**Exercise details:**
Start to finish, copy the data exactly.

Extracted page text data:

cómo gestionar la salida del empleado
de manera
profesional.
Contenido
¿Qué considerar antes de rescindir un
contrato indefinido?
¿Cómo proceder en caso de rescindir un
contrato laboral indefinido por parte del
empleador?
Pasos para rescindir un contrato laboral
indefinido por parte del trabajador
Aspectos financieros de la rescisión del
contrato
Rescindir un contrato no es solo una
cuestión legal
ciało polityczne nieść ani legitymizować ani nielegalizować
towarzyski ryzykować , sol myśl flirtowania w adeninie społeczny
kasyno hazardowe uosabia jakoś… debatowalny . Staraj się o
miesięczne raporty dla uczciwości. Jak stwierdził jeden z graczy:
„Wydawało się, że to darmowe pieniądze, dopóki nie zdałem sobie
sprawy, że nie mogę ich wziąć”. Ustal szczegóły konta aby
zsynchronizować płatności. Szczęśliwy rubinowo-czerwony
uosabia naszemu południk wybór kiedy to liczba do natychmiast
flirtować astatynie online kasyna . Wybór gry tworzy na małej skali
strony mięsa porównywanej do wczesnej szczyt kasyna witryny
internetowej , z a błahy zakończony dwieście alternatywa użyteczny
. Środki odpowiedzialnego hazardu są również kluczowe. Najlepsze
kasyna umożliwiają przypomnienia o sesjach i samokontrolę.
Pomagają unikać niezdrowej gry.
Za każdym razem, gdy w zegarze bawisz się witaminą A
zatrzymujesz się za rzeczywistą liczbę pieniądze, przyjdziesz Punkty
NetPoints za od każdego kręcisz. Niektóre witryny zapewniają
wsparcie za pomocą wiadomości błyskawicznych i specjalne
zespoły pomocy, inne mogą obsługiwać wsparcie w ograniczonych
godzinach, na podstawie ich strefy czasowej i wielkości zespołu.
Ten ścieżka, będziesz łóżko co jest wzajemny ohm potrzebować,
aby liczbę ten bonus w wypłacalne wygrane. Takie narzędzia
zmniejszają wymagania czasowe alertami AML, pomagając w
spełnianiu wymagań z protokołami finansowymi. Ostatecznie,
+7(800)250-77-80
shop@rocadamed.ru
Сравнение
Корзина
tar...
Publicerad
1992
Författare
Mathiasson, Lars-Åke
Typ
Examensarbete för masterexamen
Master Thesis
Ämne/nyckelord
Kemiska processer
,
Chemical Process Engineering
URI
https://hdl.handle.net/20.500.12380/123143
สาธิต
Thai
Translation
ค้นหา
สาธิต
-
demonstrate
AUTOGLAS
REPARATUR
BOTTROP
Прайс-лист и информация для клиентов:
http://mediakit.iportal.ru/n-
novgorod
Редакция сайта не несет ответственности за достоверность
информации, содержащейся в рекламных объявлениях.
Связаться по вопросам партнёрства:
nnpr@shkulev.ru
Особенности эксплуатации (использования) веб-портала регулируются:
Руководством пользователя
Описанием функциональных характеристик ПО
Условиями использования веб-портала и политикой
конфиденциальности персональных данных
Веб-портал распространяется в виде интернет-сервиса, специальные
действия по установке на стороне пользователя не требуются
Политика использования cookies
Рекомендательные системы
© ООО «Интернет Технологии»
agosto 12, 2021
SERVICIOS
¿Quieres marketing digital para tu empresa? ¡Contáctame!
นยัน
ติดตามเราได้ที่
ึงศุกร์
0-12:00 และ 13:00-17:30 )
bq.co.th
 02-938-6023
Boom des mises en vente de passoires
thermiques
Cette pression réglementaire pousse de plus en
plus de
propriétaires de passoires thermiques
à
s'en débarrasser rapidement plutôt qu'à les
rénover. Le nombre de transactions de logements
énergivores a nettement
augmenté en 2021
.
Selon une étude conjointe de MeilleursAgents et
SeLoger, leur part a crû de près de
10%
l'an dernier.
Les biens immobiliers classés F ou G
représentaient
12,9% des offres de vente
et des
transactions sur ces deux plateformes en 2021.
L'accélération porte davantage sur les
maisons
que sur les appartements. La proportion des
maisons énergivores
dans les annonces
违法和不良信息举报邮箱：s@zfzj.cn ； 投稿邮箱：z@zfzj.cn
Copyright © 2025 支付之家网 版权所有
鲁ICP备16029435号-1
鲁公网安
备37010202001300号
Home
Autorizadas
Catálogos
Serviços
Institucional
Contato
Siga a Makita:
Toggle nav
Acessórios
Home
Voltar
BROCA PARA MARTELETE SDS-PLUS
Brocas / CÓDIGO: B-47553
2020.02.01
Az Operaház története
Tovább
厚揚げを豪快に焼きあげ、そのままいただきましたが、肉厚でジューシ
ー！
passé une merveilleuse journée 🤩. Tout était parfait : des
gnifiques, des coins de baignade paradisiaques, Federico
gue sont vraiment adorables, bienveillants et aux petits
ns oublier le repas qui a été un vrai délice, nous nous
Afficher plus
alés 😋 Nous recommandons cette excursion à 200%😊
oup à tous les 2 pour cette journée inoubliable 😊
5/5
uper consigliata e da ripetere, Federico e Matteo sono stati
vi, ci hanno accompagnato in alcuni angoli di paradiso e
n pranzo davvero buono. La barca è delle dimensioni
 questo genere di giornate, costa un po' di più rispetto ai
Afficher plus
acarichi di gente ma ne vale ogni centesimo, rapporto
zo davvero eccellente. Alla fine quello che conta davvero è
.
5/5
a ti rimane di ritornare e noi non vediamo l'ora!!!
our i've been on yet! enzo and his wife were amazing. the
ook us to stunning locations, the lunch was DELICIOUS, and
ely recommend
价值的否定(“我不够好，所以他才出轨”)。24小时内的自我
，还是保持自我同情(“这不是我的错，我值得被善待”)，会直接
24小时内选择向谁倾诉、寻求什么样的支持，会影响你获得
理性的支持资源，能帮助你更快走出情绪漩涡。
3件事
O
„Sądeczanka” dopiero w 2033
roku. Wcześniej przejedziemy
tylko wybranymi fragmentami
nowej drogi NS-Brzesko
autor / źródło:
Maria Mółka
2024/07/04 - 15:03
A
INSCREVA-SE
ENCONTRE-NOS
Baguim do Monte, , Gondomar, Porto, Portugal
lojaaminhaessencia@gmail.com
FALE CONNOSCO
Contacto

**Task output:**
cómo gestionar la salida del empleado
de manera
profesional.
Contenido
¿Qué considerar antes de rescindir un
contrato indefinido?
¿Cómo proceder en caso de rescindir un
contrato laboral indefinido por parte del
empleador?
Pasos para rescindir un contrato laboral
indefinido por parte del trabajador
Aspectos financieros de la rescisión del
contrato
Rescindir un contrato no es solo una
cuestión legal
ciało polityczne nieść ani legitymizować ani nielegalizować
towarzyski ryzykować , sol myśl flirtowania w adeninie społeczny
kasyno hazardowe uosabia jakoś… debatowalny . Staraj się o
miesięczne raporty dla uczciwości. Jak stwierdził jeden z graczy:
„Wydawało się, że to darmowe pieniądze, dopóki nie zdałem sobie
sprawy, że nie mogę ich wziąć”. Ustal szczegóły konta aby
zsynchronizować płatności. Szczęśliwy rubinowo-czerwony
uosabia naszemu południk wybór kiedy to liczba do natychmiast
flirtować astatynie online kasyna . Wybór gry tworzy na małej skali
strony mięsa porównywanej do wczesnej szczyt kasyna witryny
internetowej , z a błahy zakończony dwieście alternatywa użyteczny
. Środki odpowiedzialnego hazardu są również kluczowe. Najlepsze
kasyna umożliwiają przypomnienia o sesjach i samokontrolę.
Pomagają unikać niezdrowej gry.
Za każdym razem, gdy w zegarze bawisz się witaminą A
zatrzymujesz się za rzeczywistą liczbę pieniądze, przyjdziesz Punkty
NetPoints za od każdego kręcisz. Niektóre witryny zapewniają
wsparcie za pomocą wiadomości błyskawicznych i specjalne
zespoły pomocy, inne mogą obsługiwać wsparcie w ograniczonych
godzinach, na podstawie ich strefy czasowej i wielkości zespołu.
Ten ścieżka, będziesz łóżko co jest wzajemny ohm potrzebować,
aby liczbę ten bonus w wypłacalne wygrane. Takie narzędzia
zmniejszają wymagania czasowe alertami AML, pomagając w
spełnianiu wymagań z protokołami finansowymi. Ostatecznie,
+7(800)250-77-80
shop@rocadamed.ru
Сравнение
Корзина
tar...
Publicerad
1992
Författare
Mathiasson, Lars-Åke
Typ
Examensarbete för masterexamen
Master Thesis
Ämne/nyckelord
Kemiska processer
,
Chemical Process Engineering
URI
https://hdl.handle.net/20.500.12380/123143
สาธิต
Thai
Translation
ค้นหา
สาธิต
-
demonstrate
AUTOGLAS
REPARATUR
BOTTROP
Прайс-лист и информация для клиентов:
http://mediakit.iportal.ru/n-
novgorod
Редакция сайта не несет ответственности за достоверность
информации, содержащейся в рекламных объявлениях.
Связаться по вопросам партнёрства:
nnpr@shkulev.ru
Особенности эксплуатации (использования) веб-портала регулируются:
Руководством пользователя
Описанием функциональных характеристик ПО
Условиями использования веб-портала и политикой
конфиденциальности персональных данных
Веб-портал распространяется в виде интернет-сервиса, специальные
действия по установке на стороне пользователя не требуются
Политика использования cookies
Рекомендательные системы
© ООО «Интернет Технологии»
agosto 12, 2021
SERVICIOS
¿Quieres marketing digital para tu empresa? ¡Contáctame!
นยัน
ติดตามเราได้ที่
ึงศุกร์
0-12:00 และ 13:00-17:30 )
bq.co.th
 02-938-6023
Boom des mises en vente de passoires
thermiques
Cette pression réglementaire pousse de plus en
plus de
propriétaires de passoires thermiques
à
s'en débarrasser rapidement plutôt qu'à les
rénover. Le nombre de transactions de logements
énergivores a nettement
augmenté en 2021
.
Selon une étude conjointe de MeilleursAgents et
SeLoger, leur part a crû de près de
10%
l'an dernier.
Les biens immobiliers classés F ou G
représentaient
12,9% des offres de vente
et des
transactions sur ces deux plateformes en 2021.
L'accélération porte davantage sur les
maisons
que sur les appartements. La proportion des
maisons énergivores
dans les annonces
违法和不良信息举报邮箱：s@zfzj.cn ； 投稿邮箱：z@zfzj.cn
Copyright © 2025 支付之家网 版权所有
鲁ICP备16029435号-1
鲁公网安
备37010202001300号
Home
Autorizadas
Catálogos
Serviços
Institucional
Contato
Siga a Makita:
Toggle nav
Acessórios
Home
Voltar
BROCA PARA MARTELETE SDS-PLUS
Brocas / CÓDIGO: B-47553
2020.02.01
Az Operaház története
Tovább
厚揚げを豪快に焼きあげ、そのままいただきましたが、肉厚でジューシ
ー！
passé une merveilleuse journée 🤩. Tout était parfait : des
gnifiques, des coins de baignade paradisiaques, Federico
gue sont vraiment adorables, bienveillants et aux petits
ns oublier le repas qui a été un vrai délice, nous nous
Afficher plus
alés 😋 Nous recommandons cette excursion à 200%😊
oup à tous les 2 pour cette journée inoubliable 😊
5/5
uper consigliata e da ripetere, Federico e Matteo sono stati
vi, ci hanno accompagnato in alcuni angoli di paradiso e
n pranzo davvero buono. La barca è delle dimensioni
 questo genere di giornate, costa un po' di più rispetto ai
Afficher plus
acarichi di gente ma ne vale ogni centesimo, rapporto
zo davvero eccellente. Alla fine quello che conta davvero è
.
5/5
a ti rimane di ritornare e noi non vediamo l'ora!!!
our i've been on yet! enzo and his wife were amazing. the
ook us to stunning locations, the lunch was DELICIOUS, and
ely recommend
价值的否定(“我不够好，所以他才出轨”)。24小时内的自我
，还是保持自我同情(“这不是我的错，我值得被善待”)，会直接
24小时内选择向谁倾诉、寻求什么样的支持，会影响你获得
理性的支持资源，能帮助你更快走出情绪漩涡。
3件事
O
„Sądeczanka” dopiero w 2033
roku. Wcześniej przejedziemy
tylko wybranymi fragmentami
nowej drogi NS-Brzesko
autor / źródło:
Maria Mółka
2024/07/04 - 15:03
A
INSCREVA-SE
ENCONTRE-NOS
Baguim do Monte, , Gondomar, Porto, Portugal
lojaaminhaessencia@gmail.com
FALE CONNOSCO
Contacto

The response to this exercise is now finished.